Jakarta, Selular.ID – Dengan jumlah operator yang terbilang surplus, industri selular di Indonesia sudah mengalami perlambatan. Sejak 2010, rata-rata pertumbuhan industri per tahun hanya 9%. Padahal periode sebelumnya mampu mencetak pertumbuhan hingga 20% per tahun.
Tentu saja perlambatan ini membuat operator sesak nafas, karena peningkatan revenue tak sebanding dengan biaya yang dikeluarkan. Di sisi lain, operator harus tetap membangun dan memelihara jaringan, terutama BTS broadband yang kini dituntut oleh pengguna yang semakin haus layanan data. Dan hal itu memerlukan investasi yang tak sedikit.
Menkominfo Rudiantara mengakui, jumlah operator yang terlalu banyak membuat industri selular, seolah tak lagi prospektif. Apalagi layanan data yang seharusnya dijual mahal, sudah menjadi komoditas bahkan barang gratisan, demi meningkatkan jumlah pelanggan.
Tak heran jika operator terus-terusan terjebak dalam perang tarif yang mengancam keberlangsungan industri telekomunikasi. Tingkat harga layanan komunikasi data di Indonesia sudah sangat rendah dan jauh di bawah harga layanan sejenis di negara lain. Layanan ini dijual dengan harga di bawah biaya produksi.
Menurut Rudiantara, untuk kembali sehat operator sebaiknya segera mempercepat langkah konsolidasi. Ia ingin para petinggi operator menepis rasa gengsi, sebab konsolidasi baik dalam bentuk merger maupun akusisi adalah hal yang lumrah dalam dunia bisnis.
Semakin sedikitnya pemain di industri ini, maka akan jauh lebih sehat. Saat ini, terdapat 11 operator selular yang mengantongi izin. Dia berharap, nantinya jumlah operator menyusut drastis.

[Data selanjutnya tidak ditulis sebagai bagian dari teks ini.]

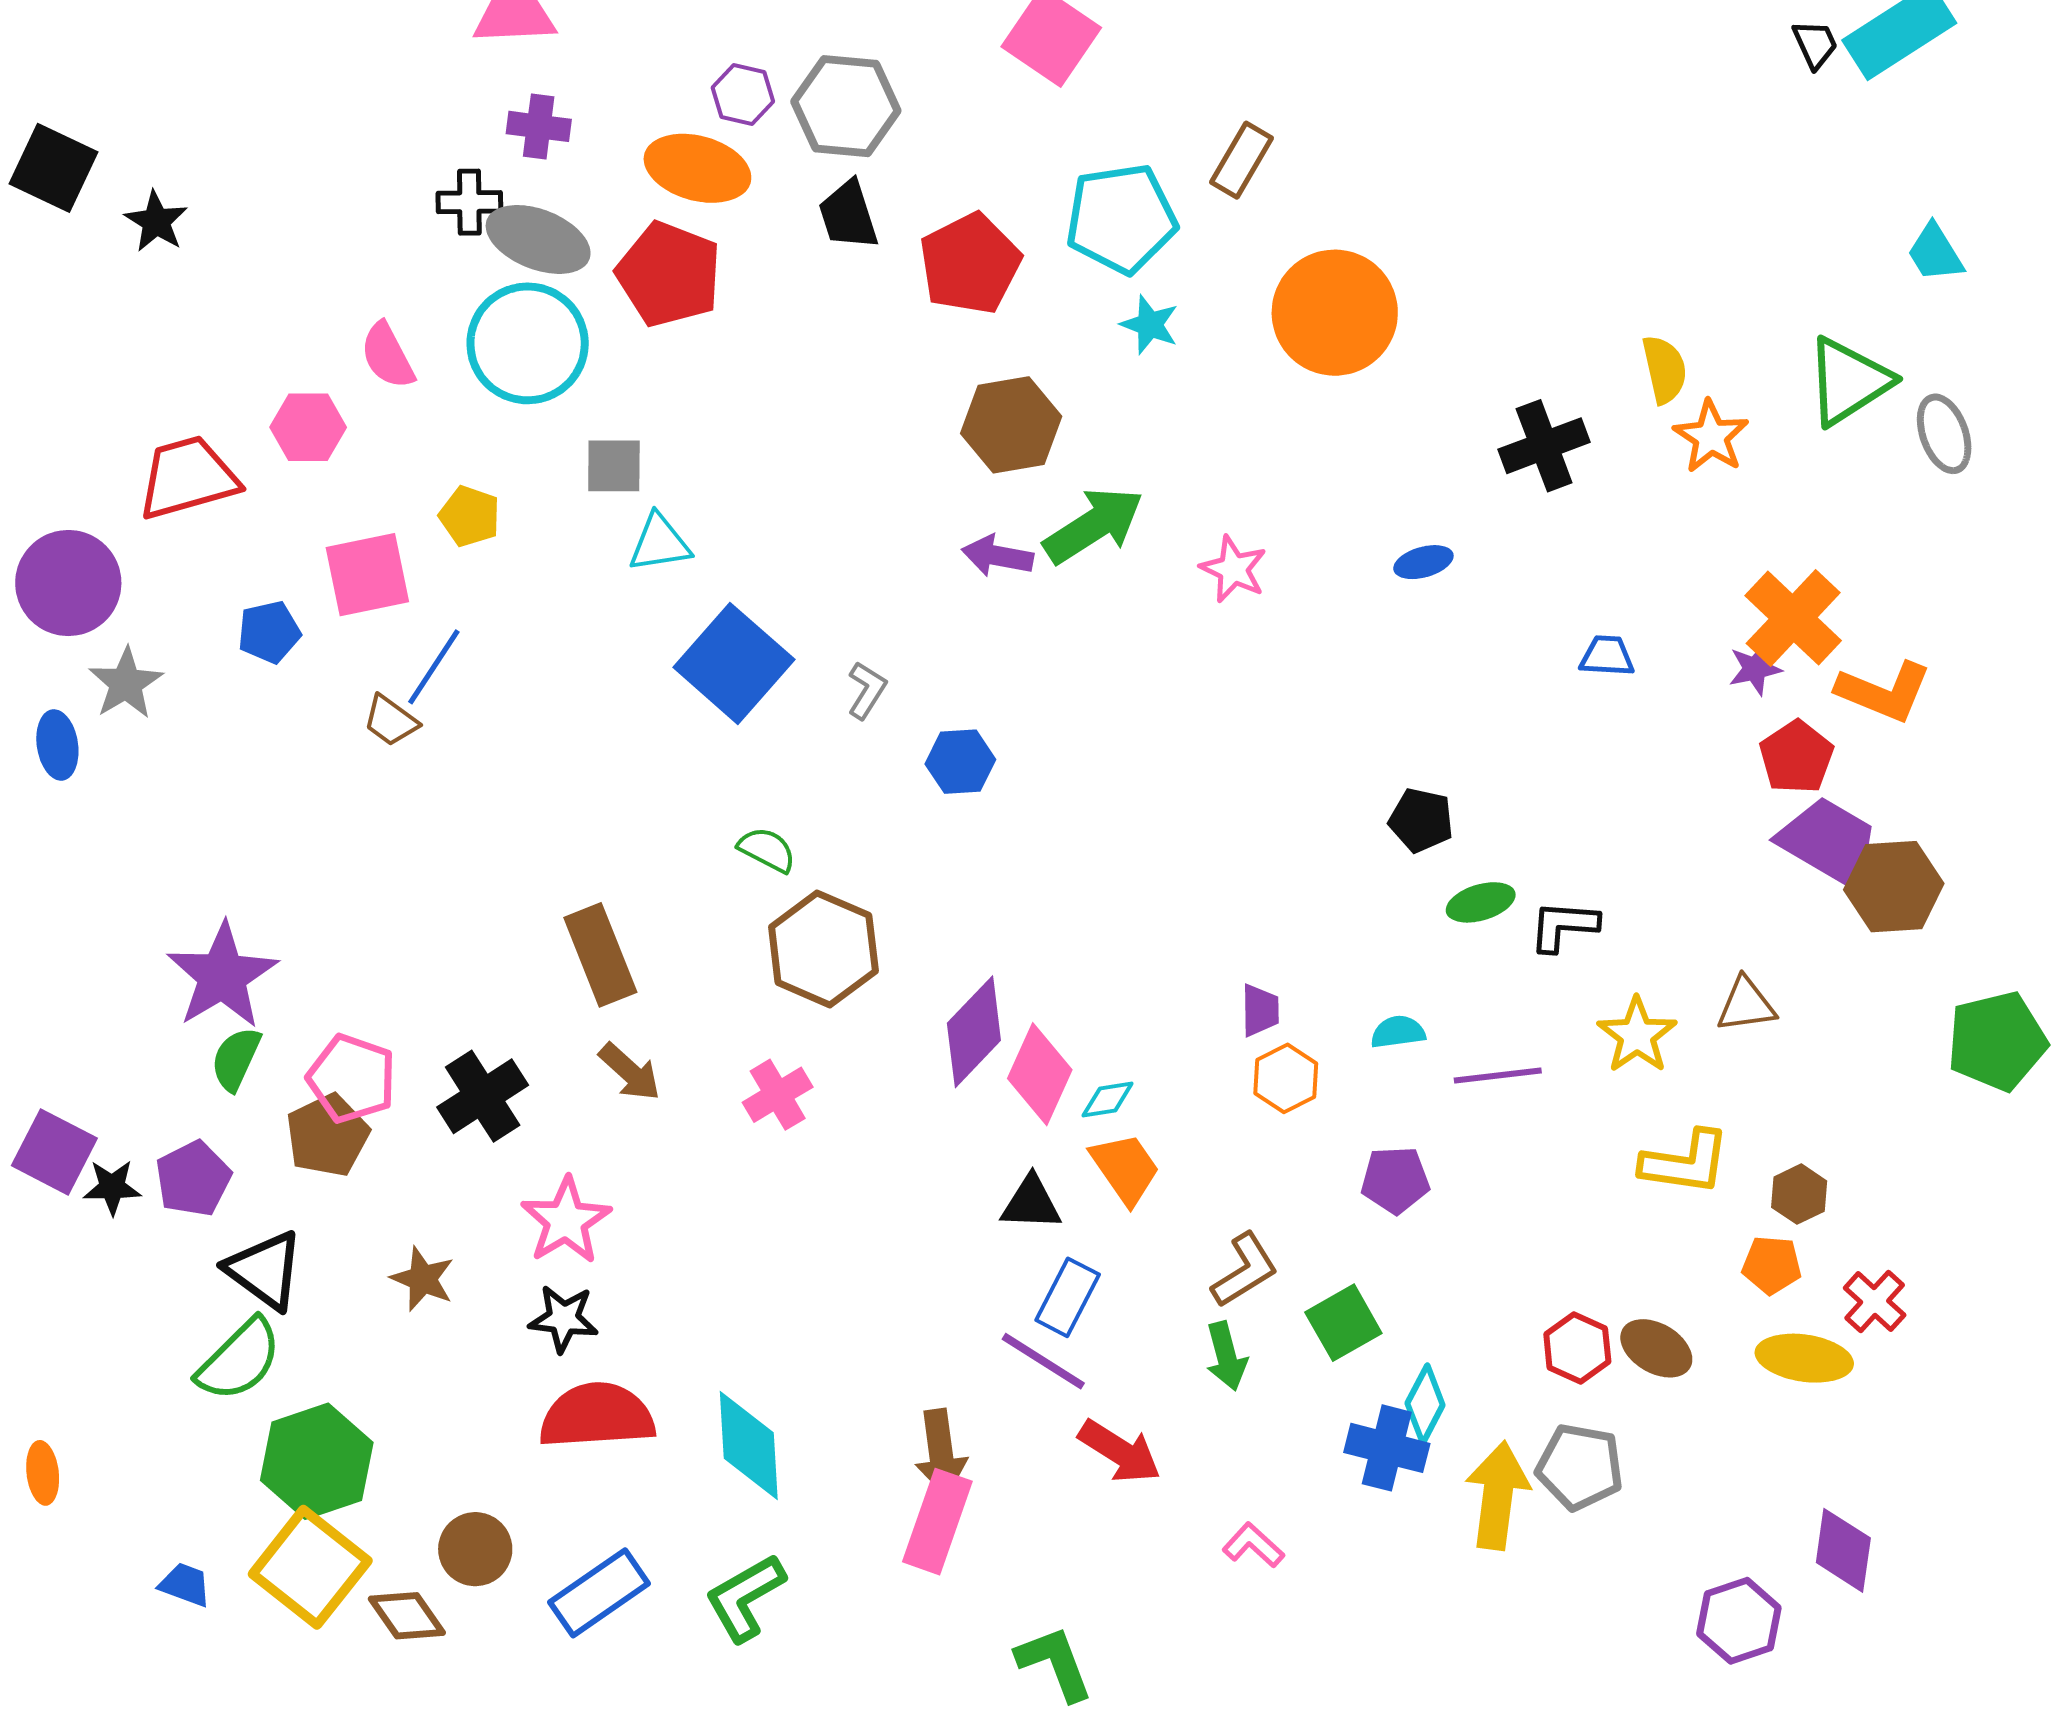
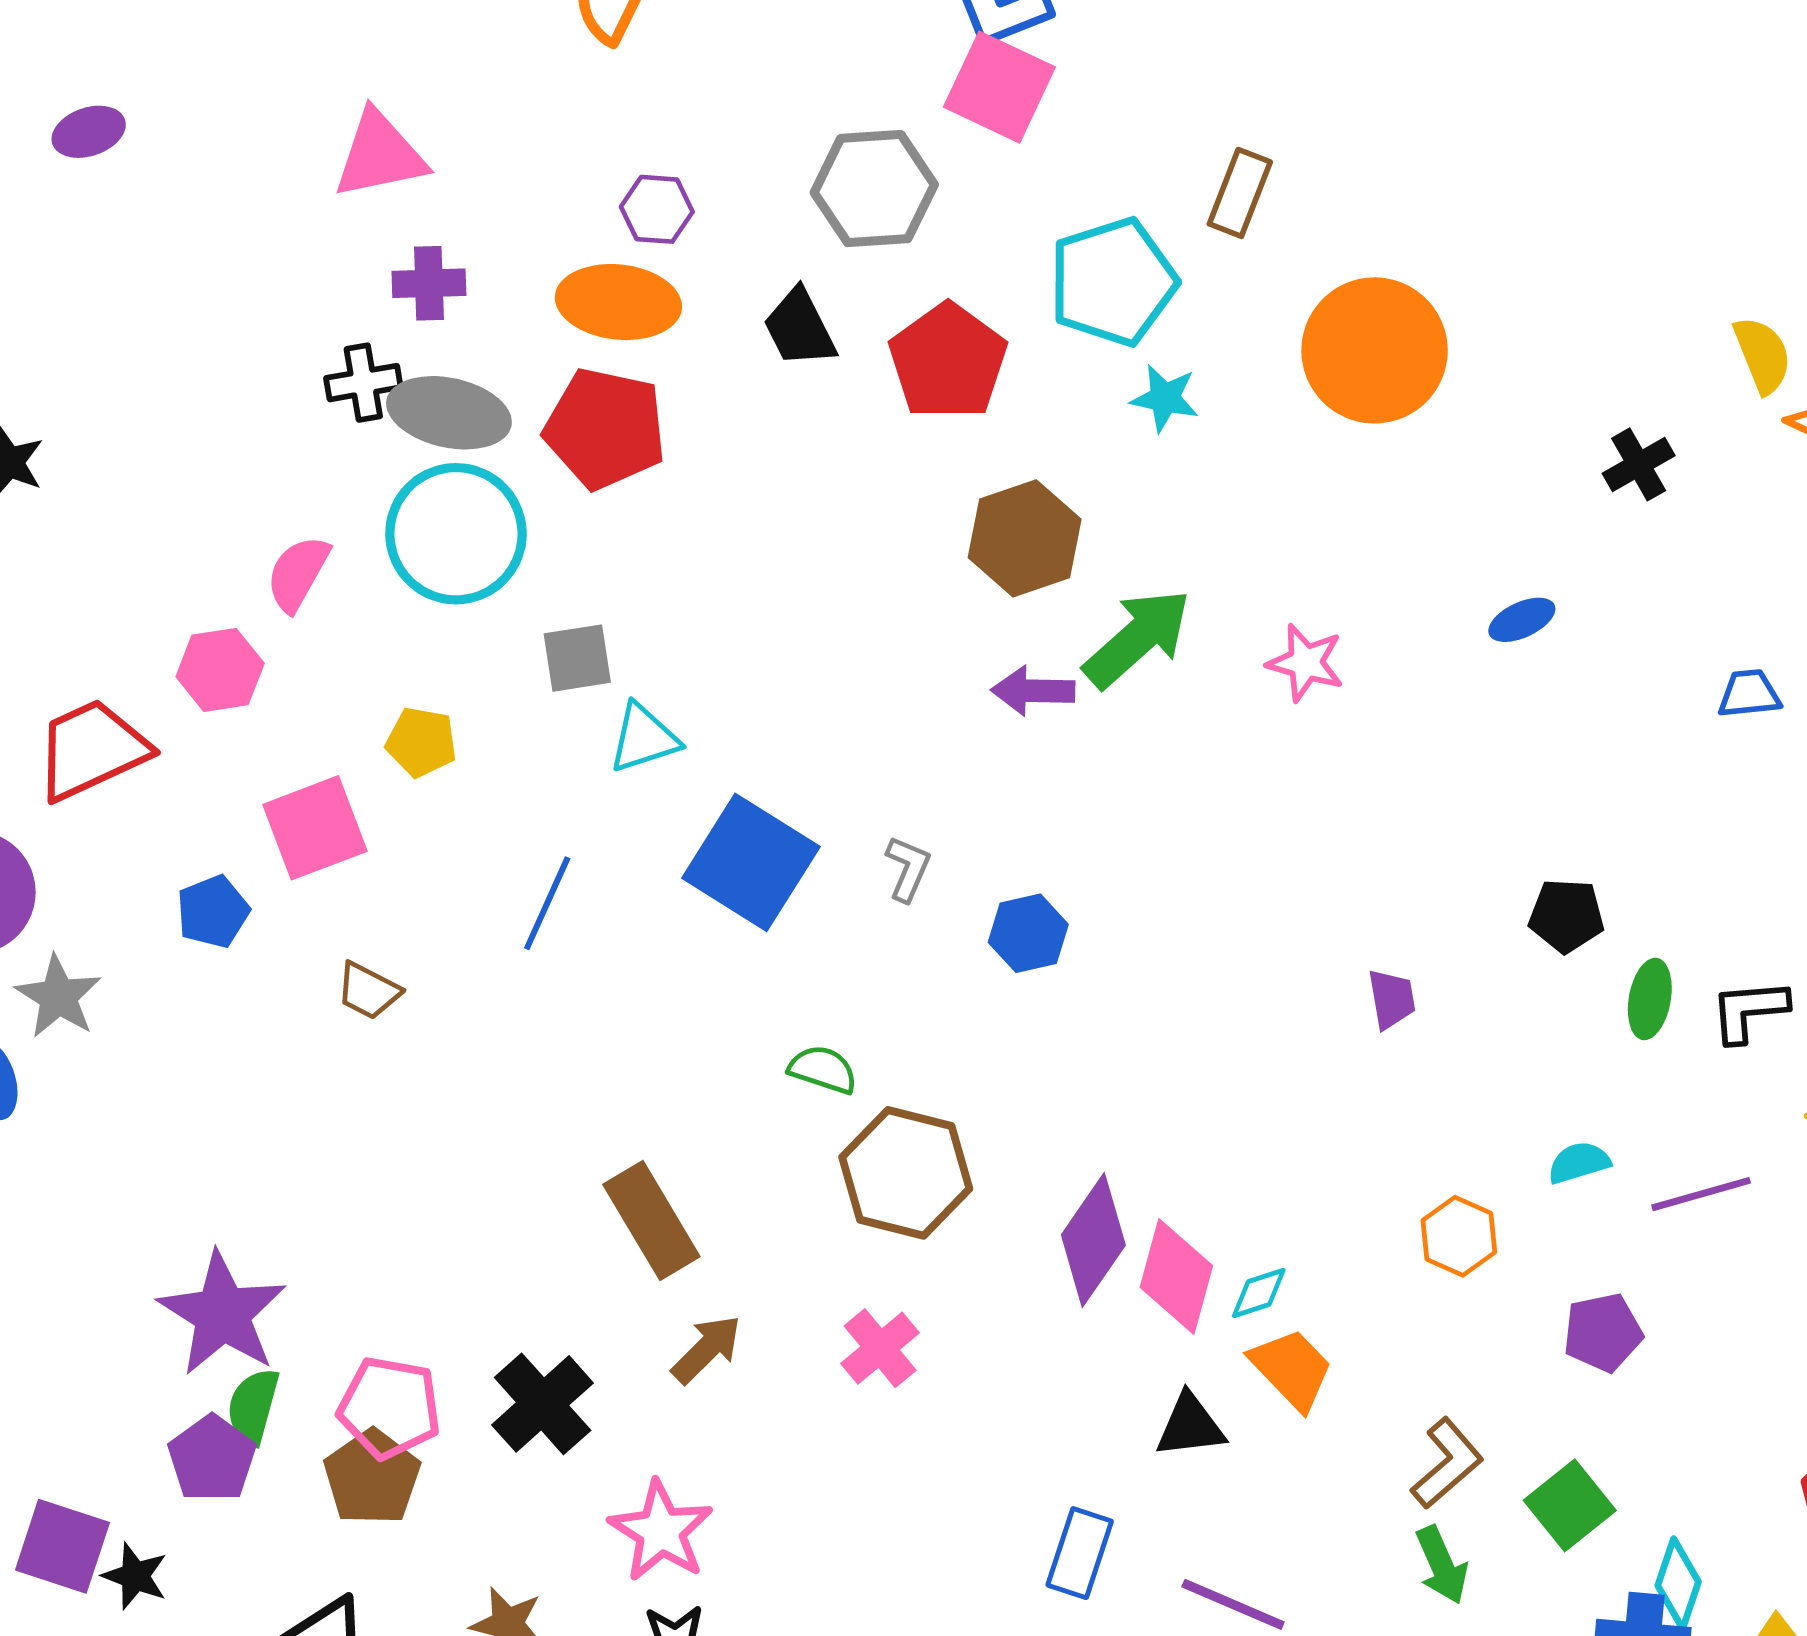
gray hexagon: (846, 106) -> (874, 189), moved
pink semicircle: (387, 356) -> (298, 573), turned 66
black cross: (1544, 446) -> (1639, 464), size x0.7
blue line: (434, 667) -> (547, 903), moved
green ellipse: (1481, 902) -> (1650, 999), turned -54
purple trapezoid: (1260, 1010) -> (1392, 999), moved
brown arrow: (630, 1072) -> (707, 1349), turned -78
purple pentagon: (193, 1179) -> (212, 1459), moved
black star: (112, 1187) -> (135, 1576), turned 30
blue rectangle: (1068, 1297) -> (1080, 1553), moved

“Harapan saya ada operator yang mau konsolidasi dan nantinya tersisa tiga atau empat operator selular,” jelas pria yang akrab disapa Chief RA ini saat berbicara dalam seminar nasional bertema “Mencari Tarif Data yang Ideal” yang digelar oleh ITF (Indonesia Technology Forum), di Jakarta, (26/7/2017).
Dalam banyak kesempatan, Rudiantara memang selalu menggaungkan perlunya konsolidasi yang dapat mendorong efisiensi. Jumlah operator yang sedikit akan membuat ruang bertumbuh tetap terjaga.
Keuntungan lainnya mendorong pengelolaan spectrum menjadi lebih optimal. Operator yang sehat juga akan membuat kualitas layanan terjaga sekaligus affordable. Laba yang mereka dapat akan kembali dapat diinvestasikan, yang kelak akan menguntungkan konsumen.
Sayangnya setelah akusisi Axis oleh XL pada 2014, langkah konsolidasi antar operator selular belakangan memang jalan di tempat. Dorongan konsolidasi tak ditanggapi serius. Tak hanya operator GSM, konsolidasi yang diinginkan pemerintah untuk operator Broadband Wireless Access (BWA) yang menempati frekuensi 2,3 GHz juga tak kunjung dijalankan.
Jelas tanpa campur tangan pemerintah, langkah konsolidasi hanya sebatas wacana.
So, kita tunggu guideline yang jelas dari Rudiantara agar jumlah operator kelak benar-benar menyusut, sehingga industri selular kembali sehat.